Friends. I am in love.
The last week has been intense, full of activity (sometimes planned, sometimes spontaneous) and exhausting in the best way. For about three weeks now, I've been learning from my friend Annette about this world of refugee resettlement. And in that time, we have been preparing for three families to arrive in the States to make their permanent home. (Three families that we were told would not be coming this year!)
I thought this happened frequently, that refugee families were resettled here in our town. As it turns out, it's not quite as frequent as I thought it was. However, Chicago and its suburbs are one of the two areas in the US that resettle the most refugees (Dallas being the other). And so when the government gave the refugees that were on hold the green light to come, things began to happen very quickly.
I'd love to paint a picture of what all has happened, from my perspective, for several reasons...
1. Until recently, I didn't understand how this process worked. Therefore, I didn't understand how I might be a part of it.
2. As I engage more and more with this ministry, I have seen how many opportunities there are for more of YOU to get involved in ways that work and are meaningful to you.
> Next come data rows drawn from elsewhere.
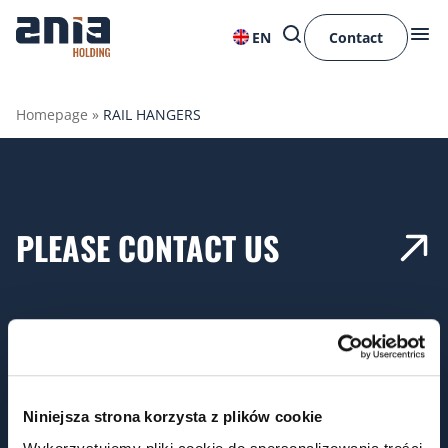
EN
Contact
Homepage
»
RAIL HANGERS
PLEASE CONTACT US
Niniejsza strona korzysta z plików cookie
Some of you have participated in the preparations over the last few weeks and I want to show you the bigger picture now.
3. I want to capture my thoughts and all that I am learning before it's hard to recall. I have fallen in love with people I could call strangers, which is part of the mystery of being a Christian and part of the Body of Christ.
4. God is bringing himself glory in 1,000 ways and that is worth shouting from the rooftops! You should know - He is an amazing God. I would like to explain just why I think this is true, in detail. :)
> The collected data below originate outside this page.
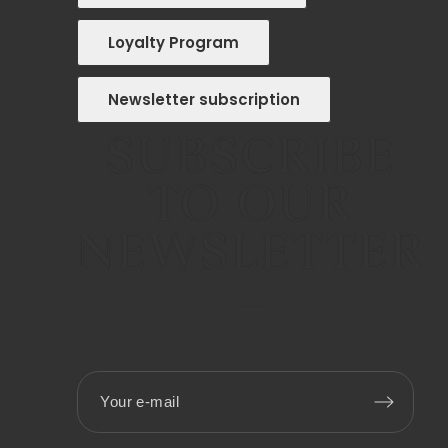
Loyalty Program
Newsletter subscription
SUBSCRIBE
TO OUR
NEWSLETTER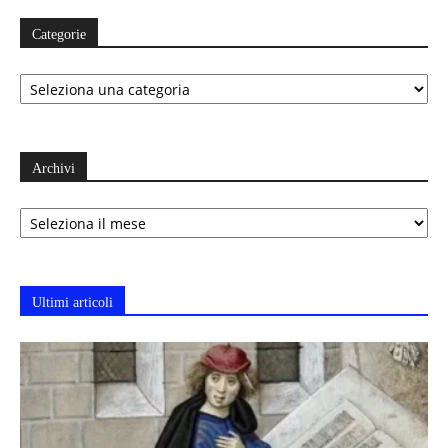
Categorie
Categorie
Archivi
Archivi
Ultimi articoli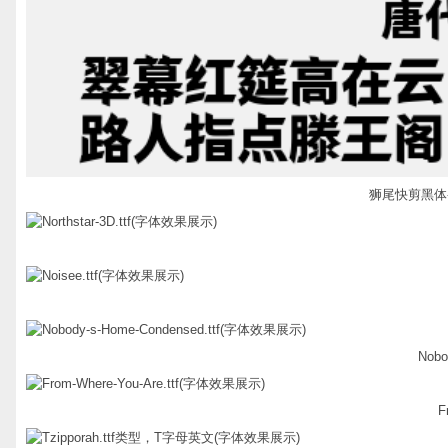
狮尾快剪黑体-De
Nobo
F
Annette is the one God used to help draw me into this ministry, in His perfect timing. I had been inquiring about getting more involved with others in the church who help with this ministry, but my personal connection with Annette is what really brought me understanding and a passion that would turn into a commitment. She sat down with me for a few hours one day, and explained how the process works. She helped me brainstorm ways that I could get involved as a young mother to small children. She poured her story out and shared her heart with me, and encouraged me to open the door to serving refugees by simply coming alongside me. She made time for me. She has allowed me to become more than a partner in ministry though, she has given me friendship. As she has put her trust in me with pieces of this process, I have had the opportunity to explore what God might do in my heart and through my service. All of it has returned nothing but sheer blessing.
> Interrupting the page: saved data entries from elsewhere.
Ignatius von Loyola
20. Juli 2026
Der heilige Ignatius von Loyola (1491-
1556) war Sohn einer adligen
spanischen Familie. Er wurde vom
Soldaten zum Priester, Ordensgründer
The Bible study small group I help lead at church is made up of other young mothers like myself, and many of us were interested in getting more involved in this ministry after Annette came to our small group to speak and share her testimony. We all agreed that we could put together a Good Neighbor Kit - the basic items needed to furnish an empty apartment so that one refugee family is able to move in and live. This process of pulling the items together is actually really fun - and it ended up reaching beyond our small group. The Good Neighbor Kit includes categories like kitchen items, food items, bathroom items, bedroom items, cleaning supplies, and miscellaneous items. Some of the women in our small group took responsibility for a category and provided the items on the list, either very gently used and like-new donations or brand new purchased items. We decided that I would just collect all the items at my home, so they dropped off items as they gathered them and once the kit is complete, I will deliver it to our church. Once a refugee family is ready to come, and an apartment is secured for them, the church delivers the Good Neighbor Kit items to that apartment and volunteers set the apartment up and put away the items.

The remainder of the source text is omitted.